Scraper with Nokogiri and Ruby before and after JavaScript changes the value

I have a program that resets a value from https://web.apps.markit.com/WMXAXLP?YYY2220_zJkhPN/sWPxwhzYw8K4DcqW07HfIQykbYMaXf8fTzWT6WKnuivTcM0W584u1QRwj

My current code is:

doc = Nokogiri::HTML(open(source_url)) puts doc.css('span.indexDate').text date = doc.css('span.indexDate').text date = Date.parse(date) puts date values = doc.css('table#CdsIndexTable td.col2 span') puts values 

Resets the date and values ​​of the second column from the "CDS Indexes" table correctly, which is good. Now I want to clear the same values ​​from the "Bond Indexes" table, where I ran into a problem.

I see that the JavaScript function changes it without loading the page and without changing the URL of the page. The difference between the two tables is that their identifiers are different, and this is exactly as it should be. But unfortunately, when I try:

 values = doc.css('table#BondIndexTable') puts values 

I get nothing from the bond index table. But I get the values ​​from the CDS Indexes table if I use:

 values = doc.css('table#CdsIndexTable') puts values 

How can I get values ​​from both tables?

+4
source share
3 answers

If you do not want to use PhantomJS, you can also use the network sniffer in Firefox or Chrome development tools, and you will see that the HTML table data is returned using a POST request on the javascript server.

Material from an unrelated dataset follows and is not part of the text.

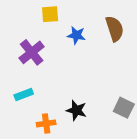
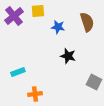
purple cross: (32, 52) -> (14, 16), moved
black star: (76, 110) -> (68, 56), moved

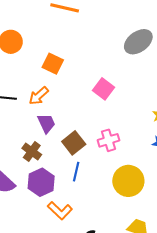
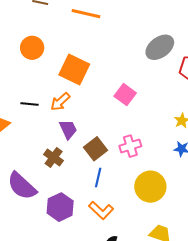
orange square: (53, 64) -> (74, 69), size x1.4
purple hexagon: (41, 182) -> (60, 207), moved
orange L-shape: (60, 211) -> (101, 210), moved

Then, instead of opening the original URL of the page with Nokogiri, you instead run this POST from your Ruby script and analyze and interpret this data. It looks like it's just JSON data with HTML embedded in it. You can extract the HTML code and submit it to Nokogiri.

This requires a little extra detective work, but I have repeatedly used this method with JavaScript web pages and scrapers. It works fine for most simple tasks, but it takes a little digging into the inner workings of the page and network traffic.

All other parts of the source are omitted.